Passada a surpresa e a desorientação inicial perante as revoltas que derrubaram os ditadores "bons" da Tunísia e do Egipto, a "comunidade internacional" parece ter recuperado e voltado a tomar as rédeas da nova ordem internacional. Ao que tudo indica ainda não vai ser desta vez que os povos do norte de África e Médio Oriente vão subverter as vassalagens geoestratégicas das suas classes dominantes e privar-nos do gás natural e do petróleo que sustenta o bem-estar e o progresso das "nossas" democracias e faz a miséria desses povos ricos em matérias-primas.
Mas se as potências coincidem e cooperam neste ponto, o de controlar e encaminhar as revoltas populares mantendo sob seu controlo os recursos energéticos, isso está longe de significar que nesta guerra de influências e domínio geoestratégico elas não travem uma outra guerra, entre si, para enfraquecer a posição do aliado e reforçar a sua. Só assim (para além das debilidades militares das potências europeias face aos EUA, que no caso líbio as obrigaram a todo um conjunto de manobras para comprometer Obama com mais uma guerra que a França, Inglaterra, Itália, Alemanha sabem não estar capazes de travar sozinhas) se compreende a intervenção da NATO na Líbia, mas não na Síria; o apoio que estão a dar aos regimes ditatoriais do Iémen, e principalmente do Baharaine, e a pressão sobre os ditadores amigos de Marrocos, Argélia e Jordânia para que façam reformas democráticas que não sejam só de fachada e antecipem algumas reivindicações populares. E que relativamente à Tunísia e ao Egipto tenham começado a canalizar avultados meios financeiros e a disponibilizar toda a sorte de "conselheiros" para ajudar a democratizar esses países.

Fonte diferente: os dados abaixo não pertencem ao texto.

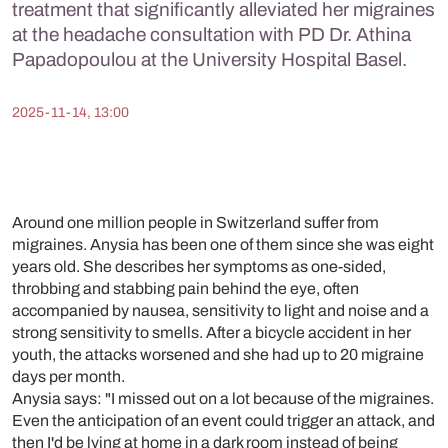
treatment that significantly alleviated her migraines
at the headache consultation with PD Dr. Athina
Papadopoulou at the University Hospital Basel.
2025-11-14, 13:00
Around one million people in Switzerland suffer from
migraines. Anysia has been one of them since she was eight
years old. She describes her symptoms as one-sided,
throbbing and stabbing pain behind the eye, often
accompanied by nausea, sensitivity to light and noise and a
strong sensitivity to smells. After a bicycle accident in her
youth, the attacks worsened and she had up to 20 migraine
days per month.
Anysia says: "I missed out on a lot because of the migraines.
Even the anticipation of an event could trigger an attack, and
then I'd be lying at home in a dark room instead of being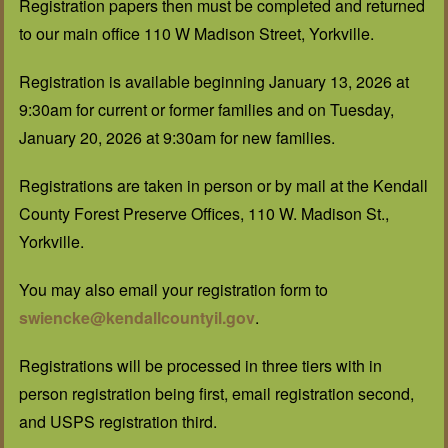
Registration papers then must be completed and returned
to our main office 110 W Madison Street, Yorkville.
Registration is available beginning January 13, 2026 at
9:30am for current or former families and on Tuesday,
January 20, 2026 at 9:30am for new families.
Registrations are taken in person or by mail at the Kendall
County Forest Preserve Offices, 110 W. Madison St.,
Yorkville.
You may also email your registration form to
swiencke@kendallcountyil.gov
.
Registrations will be processed in three tiers with in
person registration being first, email registration second,
and USPS registration third.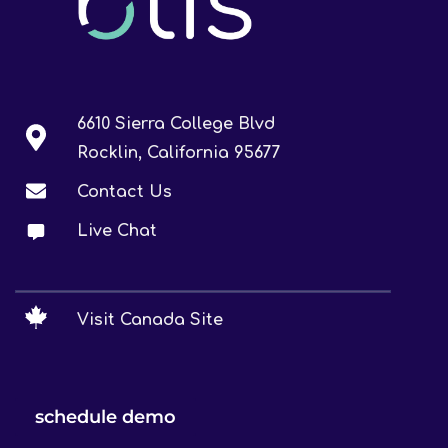
6610 Sierra College Blvd
Rocklin, California 95677
Contact Us
Live Chat
Visit Canada Site
schedule demo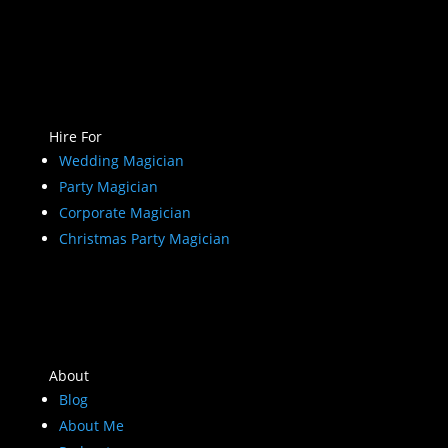
Hire For
Wedding Magician
Party Magician
Corporate Magician
Christmas Party Magician
About
Blog
About Me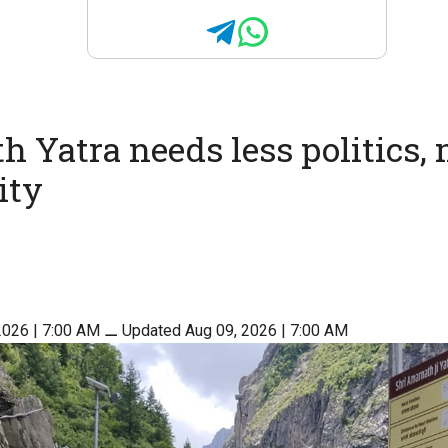
 Yatra needs less politics,
ity
2026 | 7:00 AM
⚊
Updated Aug 09, 2026 | 7:00 AM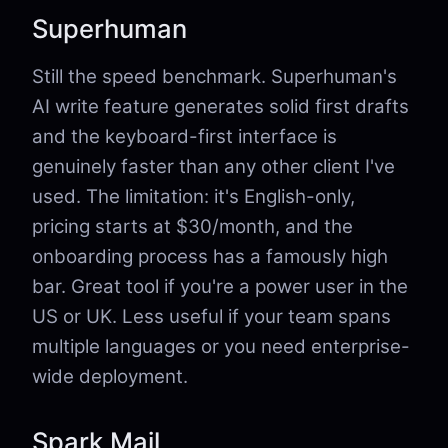
Superhuman
Still the speed benchmark. Superhuman's
AI write feature generates solid first drafts
and the keyboard-first interface is
genuinely faster than any other client I've
used. The limitation: it's English-only,
pricing starts at $30/month, and the
onboarding process has a famously high
bar. Great tool if you're a power user in the
US or UK. Less useful if your team spans
multiple languages or you need enterprise-
wide deployment.
Spark Mail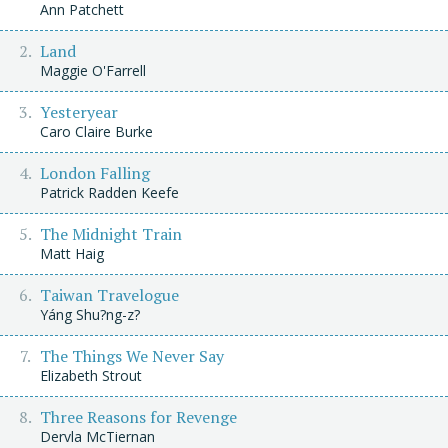
Ann Patchett
Land
Maggie O'Farrell
Yesteryear
Caro Claire Burke
London Falling
Patrick Radden Keefe
The Midnight Train
Matt Haig
Taiwan Travelogue
Yáng Shu?ng-z?
The Things We Never Say
Elizabeth Strout
Three Reasons for Revenge
Dervla McTiernan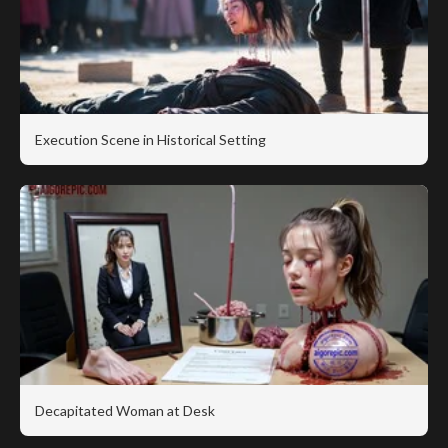
Execution Scene in Historical Setting
Decapitated Woman at Desk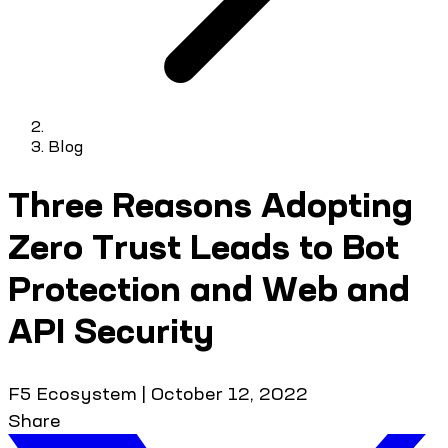
Blog
Three Reasons Adopting
Zero Trust Leads to Bot
Protection and Web and
API Security
F5 Ecosystem
|
October 12, 2022
Share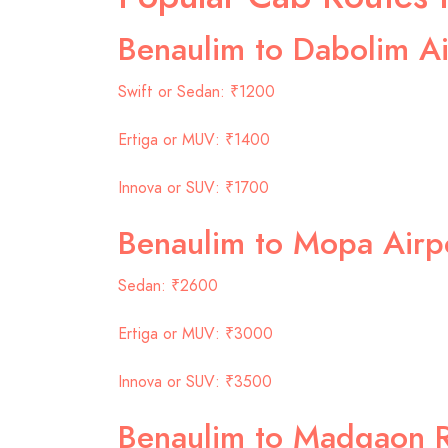
Benaulim to Dabolim Ai
Swift or Sedan: ₹1200
Ertiga or MUV: ₹1400
Innova or SUV: ₹1700
Benaulim to Mopa Airp
Sedan: ₹2600
Ertiga or MUV: ₹3000
Innova or SUV: ₹3500
Benaulim to Madgaon R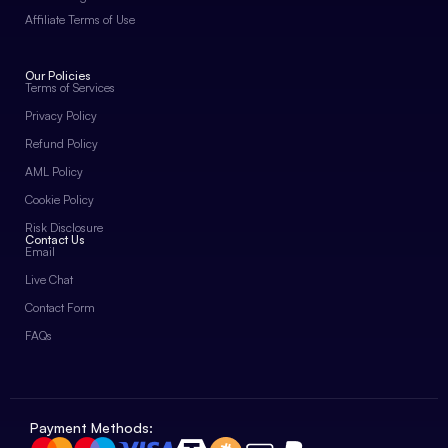
Affiliate Terms of Use
Our Policies
Terms of Services
Privacy Policy
Refund Policy
AML Policy
Cookie Policy
Risk Disclosure
Contact Us
Email
Live Chat
Contact Form
FAQs
Payment Methods: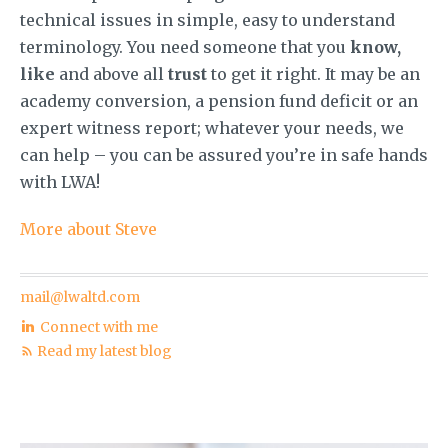
technical issues in simple, easy to understand
terminology. You need someone that you
know,
like
and above all
trust
to get it right. It may be an
academy conversion, a pension fund deficit or an
expert witness report; whatever your needs, we
can help – you can be assured you’re in safe hands
with LWA!
More about Steve
mail@lwaltd.com
Connect with me
Read my latest blog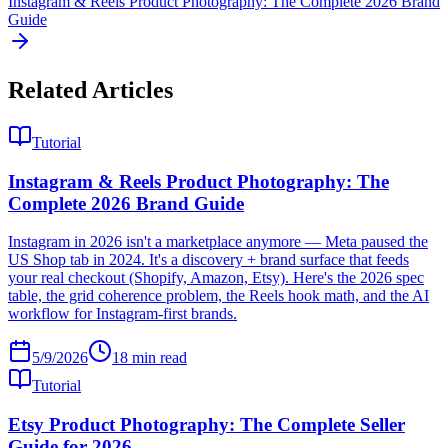
Instagram & Reels Product Photography: The Complete 2026 Brand
Guide
Related Articles
Tutorial
Instagram & Reels Product Photography: The
Complete 2026 Brand Guide
Instagram in 2026 isn't a marketplace anymore — Meta paused the
US Shop tab in 2024. It's a discovery + brand surface that feeds
your real checkout (Shopify, Amazon, Etsy). Here's the 2026 spec
table, the grid coherence problem, the Reels hook math, and the AI
workflow for Instagram-first brands.
5/9/2026
18
min read
Tutorial
Etsy Product Photography: The Complete Seller
Guide for 2026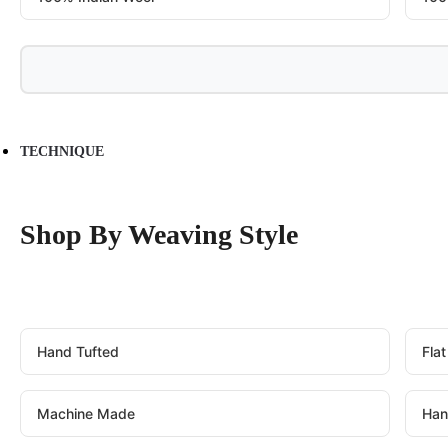
TECHNIQUE
Shop By Weaving Style
Hand Tufted
Fla
Machine Made
Han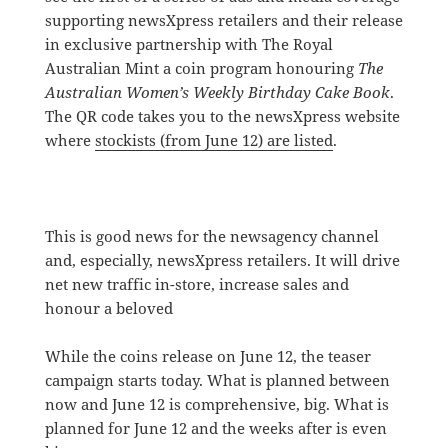
supporting newsXpress retailers and their release
in exclusive partnership with The Royal
Australian Mint a coin program honouring
The
Australian Women’s Weekly Birthday Cake Book
.
The QR code takes you to the newsXpress website
where
stockists (from June 12) are listed
.
This is good news for the newsagency channel
and, especially, newsXpress retailers. It will drive
net new traffic in-store, increase sales and
honour a beloved
While the coins release on June 12, the teaser
campaign starts today. What is planned between
now and June 12 is comprehensive, big. What is
planned for June 12 and the weeks after is even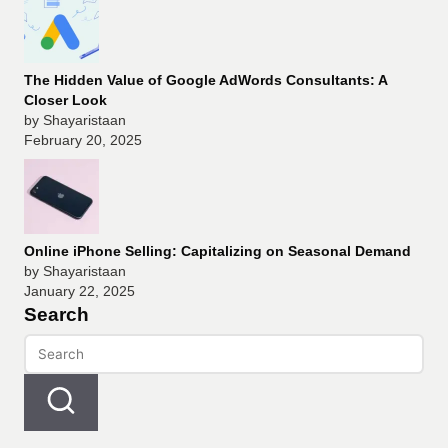
The Hidden Value of Google AdWords Consultants: A
Closer Look
by Shayaristaan
February 20, 2025
Online iPhone Selling: Capitalizing on Seasonal Demand
by Shayaristaan
January 22, 2025
Search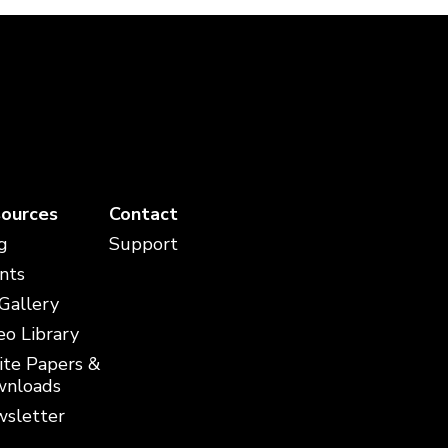
ources
Contact
g
Support
nts
 Gallery
eo Library
te Papers &
nloads
sletter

Contrariamente ao esperado pela "comunidades internacional" a agressão da NATO à Líbia, vendida como mais uma "guerra humanitária" de defesa das populações civis, somada ao apoio político e aos milhões que têm sido canalizados para os rebeldes líbios, não está a resultar. Kadafi resiste e a guerra parece ter entrado num impasse, ameaçando eternizar-se. O que a acontecer vai obrigar ao seu recrudescimento, dado que o gás natural e o petróleo líbio são demasiados importantes para que as potências ocidentais possam abrir mão deles. Os ataques aéreos, no final de Junho, a alvos civis podem indiciar a vontade de alguns países agressores inicirarem uma escalada na guerra, apostando no terror para minar a base de apoio de Kadafi. Ponto de vista que está longe de ser consensual entre os agressores, principalmente os europeus, que temem o arrastamento do conflito, o que a acontecer os colocará na total dependência dos EUA, a única potência com capacidade militar para continuar o conflito. Daí que a França (tal como a Itália), que começou por ter uma postura de enorme ferocidade e intransigência face a Kadafi, tenha recentemente passado a defender a moderação e a solução não militar do conflito através de um compromisso entre "rebeldes" e Kadafi. Dadas as divergências surgidas no seio da NATO, nas câmaras de deputados e representantes dos EUA, e entre os países europeus devido à duração e ao impasse da guerra, às vítimas civis que os bombardeamentos estão a provocar, a opção da invasão terrestre pode vir a ser colocada como forma de resolução rápida do conflito, uma vez que forças anti-Kadafi não estão a dar conta do recado. Depois do Afeganistão e do Iraque, os imperialismos norte-americano e os seus aliados europeus parecem caminhar para novo atoleiro.